Humanity: free download

In this season of pandemic, while we humans – hundreds of millions (billions?) of us – adapt to sheltering-in-place, self-isolation and quarantines, we have a unique opportunity to share the best of ourselves.

Without lengthy commutes or events outside the home as part of our daily schedules, we have much more time at our disposal: to reflect, to read, to explore a far wider realm of audio, video, and other digital offerings.

In response, artists – musicians, performers, writers, painters – are freely sharing their work with the world.

Literary magazine River Teeth’s “Beautiful Things” Blog archive is open access. Ditto Narratively.com, an online collection of outrageous memoirs. Apple’s iBook is offering additional free digital books, as are other sites.

The New York Metropolitan Opera is offering free live audio streaming. And the Guggenheim Museum has made over 200 modern art books available online for free!

I’m using this time to digitize my own collection of published essays and poems, making them available in both online and print form.

Two years ago, poet and anthology editor Eileen R. Tabios contacted me to ask permission to include an essay I wrote on our ecological connections to local wildlife in a forthcoming collection. Entitled “All Our Relations” (Bellevue Literary Review, 2014, Vo. 14, No. 2, special issue on Our Fragile Environment), it was my first piece to be nominated for a Pushcart Prize.

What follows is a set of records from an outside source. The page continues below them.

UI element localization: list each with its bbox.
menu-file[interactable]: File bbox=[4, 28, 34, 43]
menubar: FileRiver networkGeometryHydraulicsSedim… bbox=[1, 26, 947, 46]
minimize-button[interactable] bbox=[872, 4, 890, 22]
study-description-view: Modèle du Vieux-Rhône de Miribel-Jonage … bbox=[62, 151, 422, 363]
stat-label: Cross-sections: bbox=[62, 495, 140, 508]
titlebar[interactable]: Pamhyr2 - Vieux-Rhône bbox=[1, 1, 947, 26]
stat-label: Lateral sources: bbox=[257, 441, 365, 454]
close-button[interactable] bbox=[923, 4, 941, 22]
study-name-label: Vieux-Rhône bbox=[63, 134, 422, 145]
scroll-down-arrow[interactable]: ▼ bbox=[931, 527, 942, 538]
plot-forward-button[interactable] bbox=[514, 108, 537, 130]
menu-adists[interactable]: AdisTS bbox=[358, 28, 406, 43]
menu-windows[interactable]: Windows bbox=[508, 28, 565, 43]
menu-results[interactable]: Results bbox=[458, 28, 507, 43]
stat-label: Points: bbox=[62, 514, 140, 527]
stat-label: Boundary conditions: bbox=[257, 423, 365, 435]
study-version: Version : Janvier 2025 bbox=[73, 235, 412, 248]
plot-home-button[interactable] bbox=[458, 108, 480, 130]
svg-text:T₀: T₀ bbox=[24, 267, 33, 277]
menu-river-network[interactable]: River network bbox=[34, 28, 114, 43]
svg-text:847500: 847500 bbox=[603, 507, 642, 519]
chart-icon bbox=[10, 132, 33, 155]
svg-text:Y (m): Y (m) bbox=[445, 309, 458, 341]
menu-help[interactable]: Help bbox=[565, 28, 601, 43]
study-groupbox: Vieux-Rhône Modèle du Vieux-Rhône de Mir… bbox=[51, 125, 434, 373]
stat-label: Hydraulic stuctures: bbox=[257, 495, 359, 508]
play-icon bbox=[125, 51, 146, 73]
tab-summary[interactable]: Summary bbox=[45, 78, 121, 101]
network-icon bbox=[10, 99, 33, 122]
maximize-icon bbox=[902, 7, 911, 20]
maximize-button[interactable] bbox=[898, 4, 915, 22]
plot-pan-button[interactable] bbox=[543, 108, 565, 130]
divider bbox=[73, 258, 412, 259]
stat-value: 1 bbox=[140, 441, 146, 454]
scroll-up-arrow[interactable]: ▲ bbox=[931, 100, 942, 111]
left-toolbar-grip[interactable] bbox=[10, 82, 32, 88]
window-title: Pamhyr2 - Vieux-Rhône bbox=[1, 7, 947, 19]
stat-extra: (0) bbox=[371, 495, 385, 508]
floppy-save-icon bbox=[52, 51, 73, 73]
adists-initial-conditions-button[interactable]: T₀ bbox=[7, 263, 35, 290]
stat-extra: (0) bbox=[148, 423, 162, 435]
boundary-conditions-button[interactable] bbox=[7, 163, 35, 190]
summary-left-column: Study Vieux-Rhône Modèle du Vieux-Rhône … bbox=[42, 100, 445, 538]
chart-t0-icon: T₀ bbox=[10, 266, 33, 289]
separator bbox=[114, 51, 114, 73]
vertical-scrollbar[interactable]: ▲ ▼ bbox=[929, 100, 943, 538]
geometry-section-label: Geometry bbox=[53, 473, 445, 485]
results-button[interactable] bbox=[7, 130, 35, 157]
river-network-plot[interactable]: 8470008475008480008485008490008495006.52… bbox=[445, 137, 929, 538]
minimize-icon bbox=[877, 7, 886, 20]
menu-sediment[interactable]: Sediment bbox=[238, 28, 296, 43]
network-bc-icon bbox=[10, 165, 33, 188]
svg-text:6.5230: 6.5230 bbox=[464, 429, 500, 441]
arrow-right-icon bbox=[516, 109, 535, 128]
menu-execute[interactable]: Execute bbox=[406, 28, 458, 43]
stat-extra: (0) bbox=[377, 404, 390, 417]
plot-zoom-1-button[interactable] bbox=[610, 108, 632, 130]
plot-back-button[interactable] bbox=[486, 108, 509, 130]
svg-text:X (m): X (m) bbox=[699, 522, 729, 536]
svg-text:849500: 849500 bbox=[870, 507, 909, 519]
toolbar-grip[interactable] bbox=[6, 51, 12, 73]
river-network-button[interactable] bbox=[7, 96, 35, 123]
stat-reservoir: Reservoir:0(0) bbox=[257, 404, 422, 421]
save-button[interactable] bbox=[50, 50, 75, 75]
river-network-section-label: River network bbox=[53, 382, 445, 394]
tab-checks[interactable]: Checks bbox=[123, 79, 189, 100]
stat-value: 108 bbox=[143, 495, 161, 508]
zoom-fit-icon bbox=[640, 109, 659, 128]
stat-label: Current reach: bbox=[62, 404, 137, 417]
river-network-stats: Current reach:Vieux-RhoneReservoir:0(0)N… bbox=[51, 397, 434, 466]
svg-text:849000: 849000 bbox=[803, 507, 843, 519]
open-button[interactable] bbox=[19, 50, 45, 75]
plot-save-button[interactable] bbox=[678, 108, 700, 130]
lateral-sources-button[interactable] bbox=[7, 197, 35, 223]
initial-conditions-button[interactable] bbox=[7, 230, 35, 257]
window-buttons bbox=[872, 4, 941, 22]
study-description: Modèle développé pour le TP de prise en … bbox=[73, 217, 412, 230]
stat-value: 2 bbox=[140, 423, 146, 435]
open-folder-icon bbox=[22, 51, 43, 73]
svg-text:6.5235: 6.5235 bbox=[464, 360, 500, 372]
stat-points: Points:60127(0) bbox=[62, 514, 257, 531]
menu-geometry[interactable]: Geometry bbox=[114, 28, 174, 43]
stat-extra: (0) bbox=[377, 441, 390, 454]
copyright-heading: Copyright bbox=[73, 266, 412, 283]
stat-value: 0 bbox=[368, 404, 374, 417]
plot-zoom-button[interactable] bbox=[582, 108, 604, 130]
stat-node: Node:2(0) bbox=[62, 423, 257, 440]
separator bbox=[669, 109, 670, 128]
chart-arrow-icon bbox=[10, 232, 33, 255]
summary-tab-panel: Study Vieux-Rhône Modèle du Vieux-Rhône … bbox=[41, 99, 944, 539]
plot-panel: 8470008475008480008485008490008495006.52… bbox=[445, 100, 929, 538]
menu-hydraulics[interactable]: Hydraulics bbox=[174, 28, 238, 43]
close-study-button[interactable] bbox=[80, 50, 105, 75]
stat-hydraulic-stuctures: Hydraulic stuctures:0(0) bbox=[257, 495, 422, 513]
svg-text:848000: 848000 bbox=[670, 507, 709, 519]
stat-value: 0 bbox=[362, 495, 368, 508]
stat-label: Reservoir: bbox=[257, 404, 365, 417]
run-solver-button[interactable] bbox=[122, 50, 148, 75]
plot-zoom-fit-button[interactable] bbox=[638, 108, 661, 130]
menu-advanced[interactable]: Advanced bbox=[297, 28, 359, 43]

“I have a piece I think you’ll like even better,” I replied.

I referred her to my essay on trying to rescue a little brown bat, “Until We Have Loved” (Hippocampus, 2015, Vol. 11 online, also anthologized in Selected Memories: Five Years of Hippocampus Magazine, February 2017, edited by Donna Talarico). And so it became.

Published in 2018, initially sales of Humanity: An Anthology, Volume 1 (Paloma Press, San Mateo & Morgan Hill, California were devoted to charitable causes.

Now the entire collection of Humanity is available for free download.

Photo by Mikayla Mallek on Unsplash


The most striking feature of this collection of essays is the bold willingness of each writer to ruthlessly lay bare unseen vulnerabilities and struggles.

In addition to my love letter to a teeny bat, Humanity: An Anthology begins with a story from physician Mary Pan based in the intensive care unit of a rural Kenyan village – an essay particularly appropriate for these times. The anthology ends with a Methodist minister’s musings on how to “make the word a vital, compassionate place for little ones” – another essay well-suited as we respond to a both predicable/seen, and unpredictable/unforeseen, pandemic.

Interspersed with more academic treatises including a reflection by Daniel Atkinson on being Black within the stereotypical “pull-yourself-up-with-your-bootstraps” American entitlement narrative, and poems considering one’s identity, life experiences, and positionality, largely by Filipino poets (an ethnicity shared by the editor), are reflections by John Bloomberg-Rissman on White (Jewish) privilege, by Leny Mendoze Stroebal on becoming an indigenous ancestor, by former Israeli army enlistee J.A. Berstein’s memoir, and by Christine Amour-Levar on a nine-woman trip to the Arctic Circle with Nenet reindeer hunters.

In HUMANITY, we are presented with humanity’s explorations, often struggles, with itself in a variety of contexts. (….) Despite their differences, all of the writers in this book share something in common: thoughtfulness.

-E.R. Tabios, ed.

I hope you enjoy getting to know the authors and poets in this collection. May our words inspire you to share your own; and to reach both inside and out, to touch those parts of yourself and others that desperately need touching, especially now.